Being used to chocolate pies with rich chocolate ganache filling, this pie was new to me.
For one, the filling was light and super soft.
It was like a cross between a pudding and a custard. The texture of the filling was silken and smooth. If you are familiar with the Asian silken tofu, this is it, but slightly softer and less set. Eating this pie is like eating a cookies (the crust) dipped in soft serve ice cream (filling), hmm, that does sound good, doesnt it?
And as if that wasn’t enough, this pie has got another trick up its sleeves, because over the satiny, barely set custard, was a generous dollop of caramel infused whipped cream
With its pallid colour, i know i am probably not convincing anyone of its caramell-y goodness. I guess that’s what happens when you pour a liliputan bowl of caramel into a sea of whipped cream, and moreover, my caramel was a strong amber colour.
But trust me, while the whipped cream was laxing in colour, it did make up in flavour. The caramel taste was definitely tasteable and frankly speaking i wouldn’t have this any other way. A strong caramel whipped cream would probably overshadow the chocolate filling.
So there you have it, soft, creamy chocolate filling topped with pale but delicious caramel whipped cream.
But what about the crust?
Well… this is akward, but really, the crust was just like a hamburger box to a hamburger. It served the pie well by walling up the wonderful content, but i really wouldn’t miss this crust if the filling was served on a bowl instead.

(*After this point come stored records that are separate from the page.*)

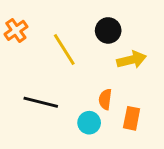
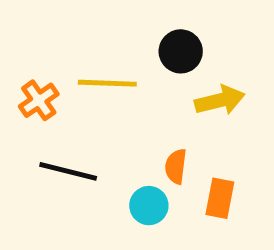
orange cross: (16, 30) -> (39, 100), moved
yellow line: (64, 49) -> (107, 83), turned -56

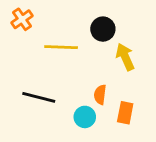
orange cross: (39, 100) -> (22, 19), moved
yellow arrow: (220, 100) -> (125, 57), turned -100

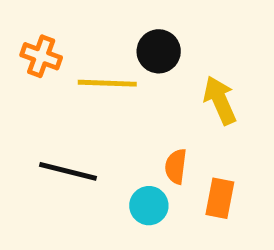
orange cross: (22, 19) -> (41, 56), moved, turned -35
black circle: (103, 29) -> (159, 51), moved

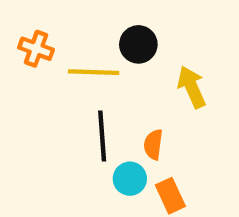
black line: (68, 171) -> (102, 136), moved, turned 72
orange rectangle: (220, 198) -> (170, 196), moved, turned -36

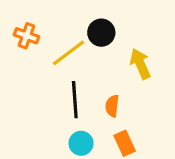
yellow line: (94, 72) -> (69, 53), turned -39
cyan circle: (130, 179) -> (81, 143), moved

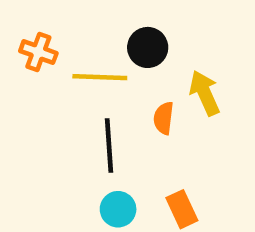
yellow line: (69, 53) -> (100, 77), turned 39
orange semicircle: (112, 106) -> (164, 118), moved

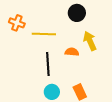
black circle: (148, 47) -> (77, 13), moved
orange semicircle: (164, 118) -> (72, 52), turned 88

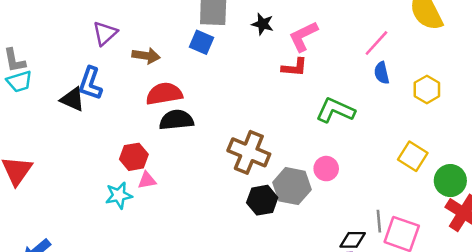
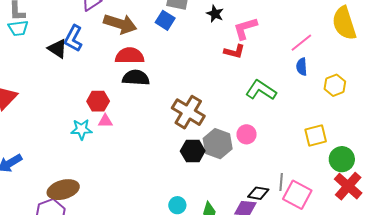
brown arrow: (146, 56) -> (120, 24), size x1.5
yellow square: (413, 156) -> (316, 136), turned 35

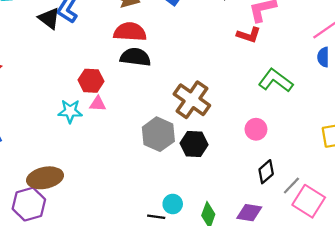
gray hexagon: (218, 144) -> (158, 134), moved
gray line: (281, 182) -> (291, 186), turned 36
black diamond: (258, 193) -> (266, 172), moved, turned -55

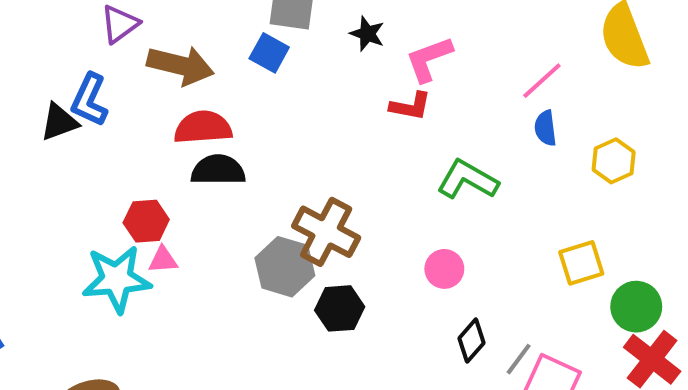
black triangle: (49, 18) -> (59, 122), turned -50
cyan star: (70, 111) -> (117, 279), size x1.6
gray hexagon: (158, 134) -> (285, 267), moved

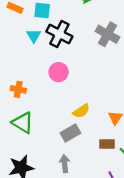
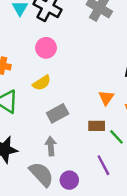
yellow semicircle: (81, 111) -> (42, 83), moved

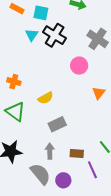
pink circle: (46, 48) -> (79, 66), moved
orange triangle: (106, 98) -> (99, 93), moved
brown rectangle: (97, 126) -> (77, 154), moved

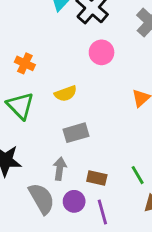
pink circle: (79, 66) -> (102, 52), moved
purple line: (92, 170) -> (102, 212), moved
purple circle: (63, 180) -> (74, 201), moved

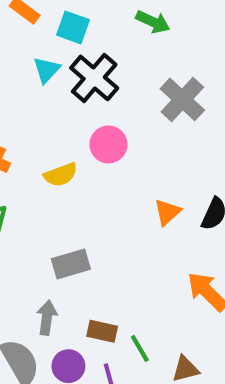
yellow semicircle: (66, 94) -> (61, 175), moved
green line: (138, 175) -> (140, 348), moved

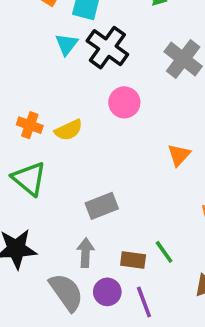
yellow semicircle: (61, 175) -> (69, 130), moved
green line: (140, 348) -> (164, 252), moved

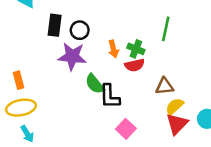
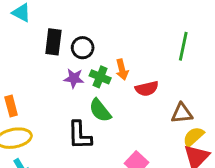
green cross: (136, 49) -> (100, 77), moved
purple star: (72, 56) -> (74, 78), size x0.6
black L-shape: (110, 96) -> (80, 135), moved

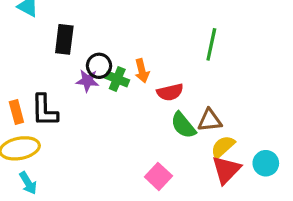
black circle: (83, 48) -> (99, 66), moved
green semicircle: (100, 110) -> (183, 125), moved
black L-shape: (80, 135) -> (45, 110), moved

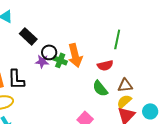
black rectangle: (64, 39) -> (28, 36), turned -54
orange arrow: (142, 71) -> (75, 55), size x1.6
red semicircle: (170, 92) -> (105, 65), moved
brown triangle: (210, 120) -> (125, 85), moved

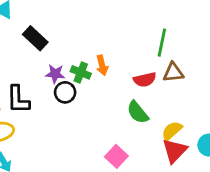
black circle: (49, 52) -> (65, 92), moved
orange arrow: (75, 55) -> (102, 65), size x0.6
brown triangle: (125, 85) -> (173, 72), moved

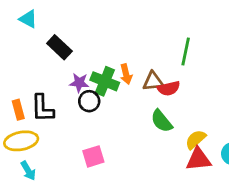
green cross: (81, 72) -> (105, 81), size x1.4
brown triangle: (173, 72) -> (153, 81), moved
red triangle: (175, 151) -> (198, 159), turned 40
pink square: (116, 156) -> (93, 156), moved, turned 30

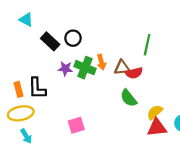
black circle: (89, 101) -> (73, 38), moved

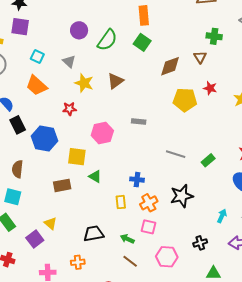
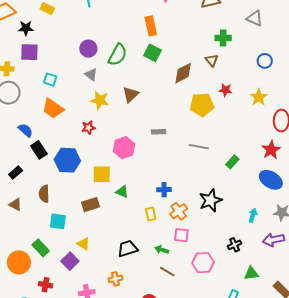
gray triangle: (69, 61) -> (91, 74), moved
gray line: (176, 154) -> (199, 147), moved
cyan square: (13, 197) -> (58, 221), moved

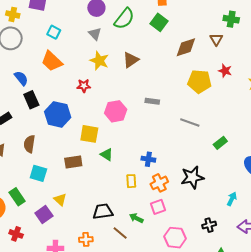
pink square: (181, 235) -> (158, 207), turned -35
brown line: (167, 272) -> (120, 233), moved

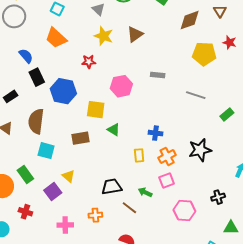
brown semicircle: (29, 144) -> (36, 121), size x1.4

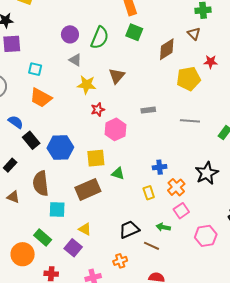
red star: (89, 62) -> (98, 110), moved
brown rectangle: (81, 138) -> (88, 189), size x1.4

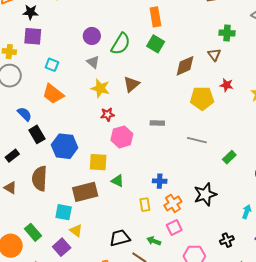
cyan square: (57, 209) -> (64, 212), moved

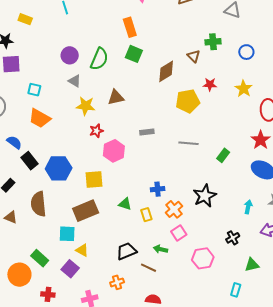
green cross: (227, 33) -> (213, 42), moved
brown triangle: (131, 84) -> (116, 97), turned 36
green triangle: (118, 181) -> (125, 204), moved

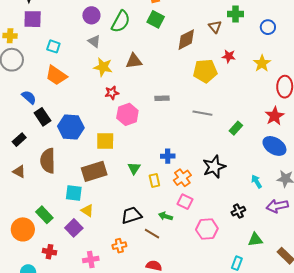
green triangle: (125, 204) -> (134, 168), turned 40
cyan arrow: (248, 207) -> (256, 182), turned -48
pink square: (179, 233) -> (185, 202), turned -35

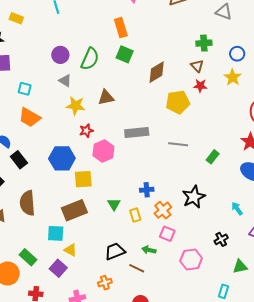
brown triangle: (215, 27) -> (197, 66), moved
yellow star: (262, 63) -> (233, 77), moved
gray rectangle: (162, 98) -> (137, 132), size x1.6
blue hexagon: (71, 127) -> (62, 158), moved

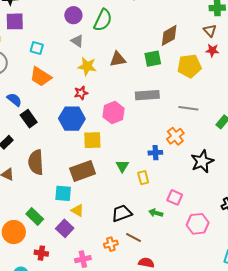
green square: (125, 54) -> (153, 59), moved, turned -36
red star: (86, 131) -> (81, 93), moved
orange cross: (163, 210) -> (175, 136), moved
brown line: (137, 268) -> (133, 237), moved

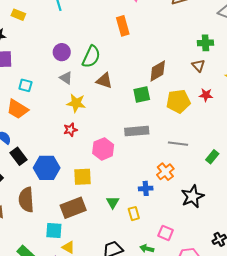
red star: (212, 50) -> (206, 95), moved
brown triangle: (118, 59) -> (104, 81), moved, turned 30
orange trapezoid: (41, 77) -> (17, 109), moved
blue hexagon: (72, 119) -> (47, 168), moved

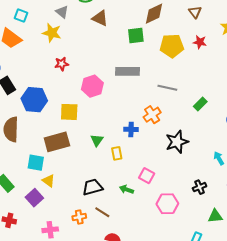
yellow star: (76, 103) -> (52, 33), moved

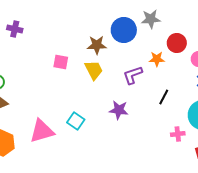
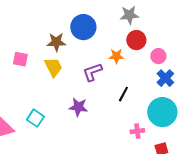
gray star: (151, 19) -> (129, 15), moved

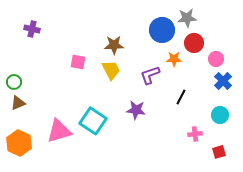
blue circle: (83, 27) -> (162, 30), moved
cyan circle: (162, 112) -> (220, 115), size x0.6
cyan square: (35, 118) -> (93, 121), size x1.5

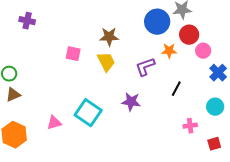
pink circle: (216, 59) -> (203, 51), moved
pink triangle: (59, 131) -> (54, 123), size x0.6

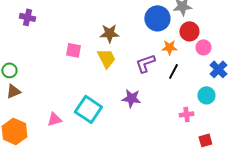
black line: (176, 89) -> (173, 71), moved
cyan circle: (215, 107) -> (206, 95), moved
pink cross: (190, 126) -> (186, 114), moved
red square: (214, 144) -> (205, 140), moved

So if you have chocolate pie on your craving list, but have chocolate on your “say no to” diet list, this is definitely for you. With only 110 grams of chocolate and a couple of egg yolks, this pie is definitely less evil than its ganachey , full-on chocolate counterpart (Not that i don’t love them though)!
Taken from Martha Stewart
- All-purpose flour, for surface
- Chocolate Pate Sucree
- 1/2 cup sugar
- 1/4 cup cornstarch
- 3/4 teaspoon salt
- 2 1/2 cups whole milk
- 4 ounces bittersweet chocolate (preferably 61 percent to 70 percent cacao), finely chopped
- 4 large egg yolks
- 1 teaspoon pure vanilla extract
- Caramel Whipped Cream
- 1 thick block bittersweet chocolate, room temperature, for garnish
- On a lightly floured work surface, roll pate sucree to 1/8-inch thickness. Fit into a 9-inch pie dish. Trim edges, leaving a 1-inch overhang. Tuck overhang under dough so edges are flush with rim, and crimp edges. Lightly prick bottom of dough with a fork. Refrigerate for 30 minutes.
- Preheat oven to 350 degrees. Line dough with parchment, and fill with pie weights or dried beans. Bake until edges begin to look dry, 20 to 22 minutes. Carefully remove weights and parchment. Bake until crust is darker around edges and bottom looks dry, 10 to 12 minutes. Let cool completely on a wire rack. (Chocolate crust can be stored overnight.)
- Whisk together sugar, cornstarch, and salt in a small bowl. Heat milk and chocolate in a medium saucepan over medium-high heat, stirring occasionally, until chocolate melts.
- Whisk 1 cup hot milk mixture into sugar mixture until smooth. Whisk milk-sugar mixture into the remaining milk mixture in the saucepan. Cook over medium heat, stirring constantly, until bubbling and thick, 4 to 5 minutes total (about 2 minutes after it comes to a boil).
- Whisk yolks in a medium bowl until combined. Pour in milk mixture in a slow, steady stream, whisking until completely incorporated. Return mixture to saucepan. Cook over medium heat, stirring constantly, until it just begins to bubble, 1 to 2 minutes.
- Remove from heat, and stir in vanilla. Let custard cool in saucepan on a wire rack, whisking occasionally, for about 10 minutes.
- Pour custard into chocolate crust. Press plastic wrap directly on surface of custard. Refrigerate until custard filling is chilled and firm, at least 4 hours (or overnight).
- Spread caramel whipped cream over pie. Using a vegetable peeler, scrape chocolate block at a 45-degree angle to make a small mound of shavings, and sprinkle over whipped cream. Serve immediately, or refrigerate and serve within 2 hours.
Taken from Martha Stewart
The caramel mixture must be very cold before the whipped cream is folded in. Otherwise, the whipped cream will collapse.